[Opening GIVEN INFORMATION section]
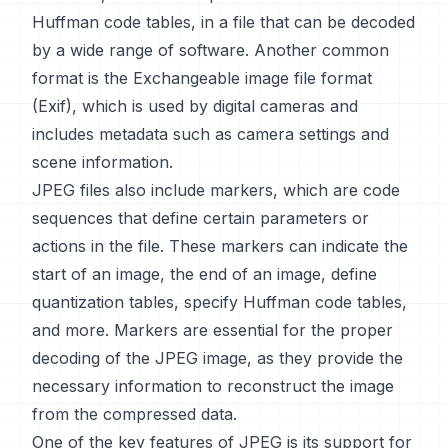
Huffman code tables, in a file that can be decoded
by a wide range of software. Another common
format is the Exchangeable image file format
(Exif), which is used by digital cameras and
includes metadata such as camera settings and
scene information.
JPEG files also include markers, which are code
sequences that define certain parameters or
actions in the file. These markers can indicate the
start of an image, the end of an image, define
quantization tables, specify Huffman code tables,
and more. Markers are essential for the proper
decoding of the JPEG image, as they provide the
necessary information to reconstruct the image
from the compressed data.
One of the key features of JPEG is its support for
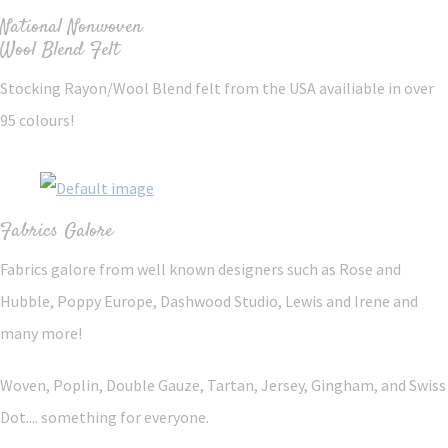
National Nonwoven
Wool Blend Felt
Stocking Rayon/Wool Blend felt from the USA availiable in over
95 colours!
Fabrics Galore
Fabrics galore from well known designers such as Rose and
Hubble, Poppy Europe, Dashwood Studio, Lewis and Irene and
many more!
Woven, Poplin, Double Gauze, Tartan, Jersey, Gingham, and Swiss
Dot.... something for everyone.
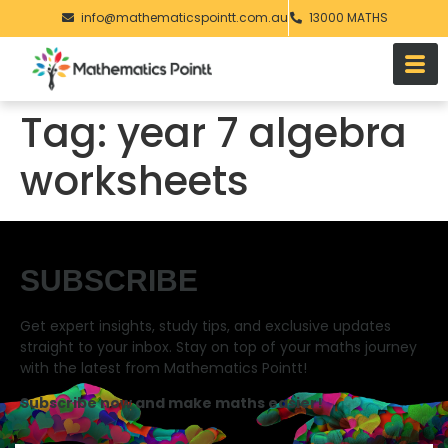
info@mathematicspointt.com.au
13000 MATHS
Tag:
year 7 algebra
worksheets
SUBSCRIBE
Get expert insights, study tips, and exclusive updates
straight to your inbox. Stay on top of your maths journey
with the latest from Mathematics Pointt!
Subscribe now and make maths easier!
[Closing GIVEN INFORMATION section]
ASSIGNED TASK:
Copy exactly, and copy only, the lines from the one bearing "JPEG files also" through the closing line of the material, with both ends kept and pictures removed.

PROBLEM SOLUTION:
JPEG files also include markers, which are code
sequences that define certain parameters or
actions in the file. These markers can indicate the
start of an image, the end of an image, define
quantization tables, specify Huffman code tables,
and more. Markers are essential for the proper
decoding of the JPEG image, as they provide the
necessary information to reconstruct the image
from the compressed data.
One of the key features of JPEG is its support for
National Nonwoven
Wool Blend Felt
Stocking Rayon/Wool Blend felt from the USA availiable in over
95 colours!
Fabrics Galore
Fabrics galore from well known designers such as Rose and
Hubble, Poppy Europe, Dashwood Studio, Lewis and Irene and
many more!
Woven, Poplin, Double Gauze, Tartan, Jersey, Gingham, and Swiss
Dot.... something for everyone.
info@mathematicspointt.com.au
13000 MATHS
Tag:
year 7 algebra
worksheets
SUBSCRIBE
Get expert insights, study tips, and exclusive updates
straight to your inbox. Stay on top of your maths journey
with the latest from Mathematics Pointt!
Subscribe now and make maths easier!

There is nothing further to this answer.